Cape Town’s brightest young tech geniuses gathered in Woodstock in September to share their ideas and their creations at the Red Bull Basement Hatch event. The Red Bull Basement Hatch brings together tech enthusiasts, makers, creatives, designers, IT students, incubator managers and funders, in one room. Here they debate, talk, showcase, network and upskill each other, with the aim of connecting and building a better South Africa through the use of technology. RS Components South Africa partnered up with the event organisers, Red Bull and Geekulcha, by sponsoring components for the Maker Space corner at the event.
Brian Andrew, managing director of RS Components South Africa, said that these events truly add value to the youth of the country. “We at RS Components are passionate about education and nurturing the next generation of innovators. Events such as the Red Bull Basement excite us and we are proud to partner up with Red Bull and Geekulcha and look forward to future events where we can see South Africa’s tech geniuses at work,” he said.
RS Components South Africa also hosted a ‘Weather Station’ creation seminar at the event with the Xinabox team. Judi Sandrock, co-founder for the STEM School Space Programme at XinaBox, said the session was great and very engaging, underlining the high calibre of makers that the Red Bull brand attracted on the day. “The insightful questions allowed everyone to explore how XinaBox delivers true IoT rapid hardware development, removing the barriers to participate in this exploding industry.
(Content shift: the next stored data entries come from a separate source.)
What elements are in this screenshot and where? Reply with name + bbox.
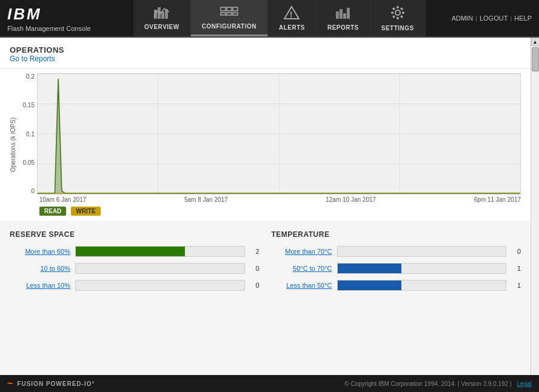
svg-point-16 bbox=[395, 10, 400, 15]
logout-link[interactable]: LOGOUT bbox=[480, 15, 507, 22]
admin-link[interactable]: ADMIN bbox=[452, 15, 473, 22]
temp-value-2: 1 bbox=[511, 282, 521, 289]
settings-icon bbox=[390, 5, 406, 22]
reserve-label-0[interactable]: More than 60% bbox=[10, 248, 70, 255]
svg-text:!: ! bbox=[290, 10, 293, 19]
chart-wrapper: Operations (k IOPS) 0.2 0.15 0.1 0.05 0 bbox=[10, 73, 521, 216]
svg-point-20 bbox=[402, 12, 404, 14]
reserve-bar-1 bbox=[75, 263, 245, 274]
reserve-value-2: 0 bbox=[250, 282, 259, 289]
app-title: Flash Management Console bbox=[7, 25, 126, 32]
temperature-title: TEMPERATURE bbox=[272, 230, 521, 239]
main-content: OPERATIONS Go to Reports Operations (k I… bbox=[0, 38, 531, 375]
nav-alerts-label: ALERTS bbox=[279, 24, 305, 31]
overview-icon bbox=[153, 6, 170, 21]
svg-point-22 bbox=[400, 16, 403, 18]
temp-row-1: 50°C to 70°C 1 bbox=[272, 263, 521, 274]
svg-point-19 bbox=[391, 12, 393, 14]
legend-write: WRITE bbox=[71, 207, 100, 216]
svg-rect-5 bbox=[221, 13, 226, 15]
footer-logo: ~ FUSION POWERED-IO° bbox=[7, 378, 95, 389]
user-actions: ADMIN | LOGOUT | HELP bbox=[444, 0, 539, 36]
svg-rect-9 bbox=[233, 13, 238, 15]
reserve-row-1: 10 to 60% 0 bbox=[10, 263, 259, 274]
reserve-bar-fill-0 bbox=[76, 247, 185, 256]
nav-reports-label: REPORTS bbox=[327, 24, 359, 31]
reserve-bar-0 bbox=[75, 246, 245, 257]
operations-title: OPERATIONS bbox=[10, 45, 521, 55]
nav-configuration[interactable]: CONFIGURATION bbox=[191, 0, 268, 36]
read-badge: READ bbox=[39, 207, 66, 216]
temp-label-1[interactable]: 50°C to 70°C bbox=[272, 265, 332, 272]
temp-value-1: 1 bbox=[511, 265, 521, 272]
reserve-row-0: More than 60% 2 bbox=[10, 246, 259, 257]
footer: ~ FUSION POWERED-IO° © Copyright IBM Cor… bbox=[0, 375, 539, 392]
chart-legend: READ WRITE bbox=[19, 207, 521, 216]
nav-reports[interactable]: REPORTS bbox=[316, 0, 370, 36]
scrollbar[interactable]: ▲ ▼ bbox=[531, 38, 539, 375]
configuration-icon bbox=[219, 5, 239, 21]
reserve-bar-2 bbox=[75, 280, 245, 291]
reserve-row-2: Less than 10% 0 bbox=[10, 280, 259, 291]
write-badge: WRITE bbox=[71, 207, 100, 216]
svg-marker-34 bbox=[38, 193, 520, 194]
legend-read: READ bbox=[39, 207, 66, 216]
header: IBM Flash Management Console OVERVIEW bbox=[0, 0, 539, 38]
operations-section: OPERATIONS Go to Reports bbox=[0, 38, 531, 68]
nav-overview-label: OVERVIEW bbox=[144, 24, 179, 30]
temp-label-2[interactable]: Less than 50°C bbox=[272, 282, 332, 289]
temp-bar-2 bbox=[337, 280, 507, 291]
svg-point-21 bbox=[392, 8, 395, 10]
svg-rect-14 bbox=[343, 13, 346, 19]
temp-label-0[interactable]: More than 70°C bbox=[272, 248, 332, 255]
help-link[interactable]: HELP bbox=[514, 15, 532, 22]
svg-rect-8 bbox=[233, 7, 238, 11]
temp-row-2: Less than 50°C 1 bbox=[272, 280, 521, 291]
nav-configuration-label: CONFIGURATION bbox=[202, 23, 256, 30]
y-ticks: 0.2 0.15 0.1 0.05 0 bbox=[19, 73, 37, 194]
svg-rect-13 bbox=[340, 9, 343, 19]
reserve-label-1[interactable]: 10 to 60% bbox=[10, 265, 70, 272]
svg-rect-7 bbox=[227, 13, 232, 15]
reserve-value-0: 2 bbox=[250, 248, 259, 255]
x-axis-labels: 10am 6 Jan 2017 5am 8 Jan 2017 12am 10 J… bbox=[19, 196, 521, 203]
scroll-thumb[interactable] bbox=[532, 47, 539, 71]
temp-bar-1 bbox=[337, 263, 507, 274]
nav-alerts[interactable]: ! ALERTS bbox=[268, 0, 316, 36]
temp-row-0: More than 70°C 0 bbox=[272, 246, 521, 257]
bottom-sections: RESERVE SPACE More than 60% 2 10 to 60% … bbox=[0, 221, 531, 307]
fusion-text: FUSION POWERED-IO° bbox=[17, 380, 95, 387]
nav-settings[interactable]: SETTINGS bbox=[370, 0, 426, 36]
svg-point-24 bbox=[400, 8, 403, 10]
chart-container: Operations (k IOPS) 0.2 0.15 0.1 0.05 0 bbox=[0, 68, 531, 221]
svg-point-18 bbox=[397, 17, 399, 19]
temp-bar-fill-1 bbox=[338, 264, 401, 273]
main-nav: OVERVIEW CONFIGURATION ! bbox=[133, 0, 444, 36]
temperature-section: TEMPERATURE More than 70°C 0 50°C to 70°… bbox=[272, 230, 521, 297]
temp-value-0: 0 bbox=[511, 248, 521, 255]
alerts-icon: ! bbox=[284, 5, 300, 22]
go-to-reports-link[interactable]: Go to Reports bbox=[10, 55, 55, 63]
reserve-space-section: RESERVE SPACE More than 60% 2 10 to 60% … bbox=[10, 230, 259, 297]
nav-settings-label: SETTINGS bbox=[381, 25, 414, 32]
svg-rect-6 bbox=[227, 7, 232, 11]
temp-bar-0 bbox=[337, 246, 507, 257]
logo-area: IBM Flash Management Console bbox=[0, 0, 133, 36]
scroll-up-button[interactable]: ▲ bbox=[531, 38, 540, 46]
reserve-value-1: 0 bbox=[250, 265, 259, 272]
svg-point-23 bbox=[392, 16, 395, 18]
svg-rect-15 bbox=[347, 8, 350, 19]
ibm-logo: IBM bbox=[7, 4, 126, 24]
reserve-label-2[interactable]: Less than 10% bbox=[10, 282, 70, 289]
footer-copyright: © Copyright IBM Corporation 1994, 2014. … bbox=[344, 380, 532, 387]
svg-point-17 bbox=[397, 6, 399, 8]
legal-link[interactable]: Legal bbox=[517, 380, 532, 387]
chart-area: 0.2 0.15 0.1 0.05 0 bbox=[19, 73, 521, 216]
reserve-space-title: RESERVE SPACE bbox=[10, 230, 259, 239]
fusion-icon: ~ bbox=[7, 378, 13, 389]
chart-svg bbox=[37, 73, 521, 194]
svg-rect-12 bbox=[336, 12, 339, 19]
reports-icon bbox=[335, 5, 352, 22]
svg-rect-4 bbox=[221, 7, 226, 11]
nav-overview[interactable]: OVERVIEW bbox=[133, 0, 191, 36]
Thanks to RS Components, enterprising innovators can build XinaBox solutions and get straight to coding,” she added.
Sifiso Gcabashe, the social innovation manager for Red Bull, said the main aim of the Red Bull Basement project was to give young people who had created amazing innovations which are aimed at solving problems in their communities or wherever they may be working from a platform to learn, create and nurture their technical abilities.
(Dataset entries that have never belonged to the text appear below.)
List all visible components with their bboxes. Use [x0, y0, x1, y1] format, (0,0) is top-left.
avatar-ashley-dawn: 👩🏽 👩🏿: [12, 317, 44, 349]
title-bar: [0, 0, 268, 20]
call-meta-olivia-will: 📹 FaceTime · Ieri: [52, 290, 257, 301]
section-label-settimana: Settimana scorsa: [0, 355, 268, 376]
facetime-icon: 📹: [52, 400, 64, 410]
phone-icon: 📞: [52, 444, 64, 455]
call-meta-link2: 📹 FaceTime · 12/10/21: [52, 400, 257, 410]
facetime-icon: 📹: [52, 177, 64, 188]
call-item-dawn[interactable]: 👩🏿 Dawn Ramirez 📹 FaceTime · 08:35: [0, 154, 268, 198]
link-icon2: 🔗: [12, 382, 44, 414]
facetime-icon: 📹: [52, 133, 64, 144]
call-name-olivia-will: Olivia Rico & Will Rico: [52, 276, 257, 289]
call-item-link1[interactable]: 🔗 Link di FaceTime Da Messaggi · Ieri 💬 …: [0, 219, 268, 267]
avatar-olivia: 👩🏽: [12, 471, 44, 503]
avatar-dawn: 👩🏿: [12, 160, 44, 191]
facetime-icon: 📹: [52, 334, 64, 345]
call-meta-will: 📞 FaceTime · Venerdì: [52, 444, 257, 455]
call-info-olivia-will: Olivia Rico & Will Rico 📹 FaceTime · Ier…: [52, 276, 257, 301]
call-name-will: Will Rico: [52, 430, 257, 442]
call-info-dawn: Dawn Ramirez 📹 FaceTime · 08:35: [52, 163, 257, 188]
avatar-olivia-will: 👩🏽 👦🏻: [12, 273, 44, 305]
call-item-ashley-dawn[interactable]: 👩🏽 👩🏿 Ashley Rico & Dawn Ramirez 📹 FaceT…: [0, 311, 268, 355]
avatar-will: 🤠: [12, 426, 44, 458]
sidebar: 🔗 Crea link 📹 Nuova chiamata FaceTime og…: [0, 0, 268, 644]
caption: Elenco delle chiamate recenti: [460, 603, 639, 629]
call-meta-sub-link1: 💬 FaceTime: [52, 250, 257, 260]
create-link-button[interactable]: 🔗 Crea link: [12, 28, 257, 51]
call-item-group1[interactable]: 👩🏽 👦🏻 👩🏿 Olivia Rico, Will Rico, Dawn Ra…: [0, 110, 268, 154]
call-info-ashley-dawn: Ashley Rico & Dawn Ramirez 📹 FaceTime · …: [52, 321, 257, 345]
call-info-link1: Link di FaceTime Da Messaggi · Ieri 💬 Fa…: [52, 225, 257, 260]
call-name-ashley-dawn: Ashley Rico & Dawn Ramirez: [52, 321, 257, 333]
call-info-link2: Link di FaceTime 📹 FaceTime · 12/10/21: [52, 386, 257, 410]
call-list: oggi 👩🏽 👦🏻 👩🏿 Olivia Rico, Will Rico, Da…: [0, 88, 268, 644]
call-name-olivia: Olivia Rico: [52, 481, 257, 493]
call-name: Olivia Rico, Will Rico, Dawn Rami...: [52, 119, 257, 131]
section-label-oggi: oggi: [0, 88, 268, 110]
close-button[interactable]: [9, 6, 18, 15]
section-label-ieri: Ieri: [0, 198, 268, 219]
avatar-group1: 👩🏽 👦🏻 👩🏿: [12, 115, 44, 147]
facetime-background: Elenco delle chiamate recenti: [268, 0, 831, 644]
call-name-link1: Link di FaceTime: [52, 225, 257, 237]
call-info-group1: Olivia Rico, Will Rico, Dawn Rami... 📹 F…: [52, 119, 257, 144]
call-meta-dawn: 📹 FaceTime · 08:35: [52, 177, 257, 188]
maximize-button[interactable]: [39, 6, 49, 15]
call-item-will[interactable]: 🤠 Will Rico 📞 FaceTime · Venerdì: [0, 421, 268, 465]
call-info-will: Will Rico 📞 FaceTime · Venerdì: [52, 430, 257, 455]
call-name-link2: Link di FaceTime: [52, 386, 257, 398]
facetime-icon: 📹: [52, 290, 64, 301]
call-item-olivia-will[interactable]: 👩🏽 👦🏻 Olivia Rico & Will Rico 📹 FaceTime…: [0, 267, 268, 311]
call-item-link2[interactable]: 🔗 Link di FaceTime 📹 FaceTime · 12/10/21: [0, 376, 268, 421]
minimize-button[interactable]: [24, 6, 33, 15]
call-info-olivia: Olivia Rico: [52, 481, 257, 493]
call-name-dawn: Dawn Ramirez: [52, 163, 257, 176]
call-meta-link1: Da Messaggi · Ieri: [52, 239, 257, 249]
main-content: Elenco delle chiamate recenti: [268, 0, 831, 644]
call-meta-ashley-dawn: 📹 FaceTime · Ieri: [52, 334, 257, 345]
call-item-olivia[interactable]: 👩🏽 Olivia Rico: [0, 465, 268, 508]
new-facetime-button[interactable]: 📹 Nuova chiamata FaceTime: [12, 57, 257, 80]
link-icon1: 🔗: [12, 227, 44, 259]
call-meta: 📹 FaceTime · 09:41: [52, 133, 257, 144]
“The Red Bull Basement brings together the community to share ideas as well as practicality so that we are not only talking about these innovations, we show what other people are doing. We have a big focus on women and we want to expose women doing amazing things in their communities and there are a few of them present at the event today,” he said.
Gcabashe also added that these projects focus on technology and innovation. “We also want to focus on the African continent because we feel that there are innovators in Africa doing absolutely amazing things and we want to expose those stories and innovations. We want to tell the ‘African Story’ and why this fits into the Fourth Industrial Revolution.”
Mixo Ngoveni from Geekulcha and Red Bull Basement’s brand manager said that these events have shed much needed light on coding, technology and innovation to not only the youth but for everyone keen to learn something new. “Each event brings about something new, and the Geekulcha team and I are truly humbled to be a part of this movement. We in South Africa have a lot to offer the world in terms of innovation and technology and all we need is a platform such as this Red Bull Basement event. I would like to thank all who made the event possible and RS Components for always supporting our projects,” he added.
The Red Bull Basement Hatch event was a day filled with technology, coding and robotics, leaving the participants inspired and ready to innovate in their various communities. The event also highlights the private sector’s commitment towards making a change and nurturing South Africa’s youth to harness their technical and computing skills for a brighter future.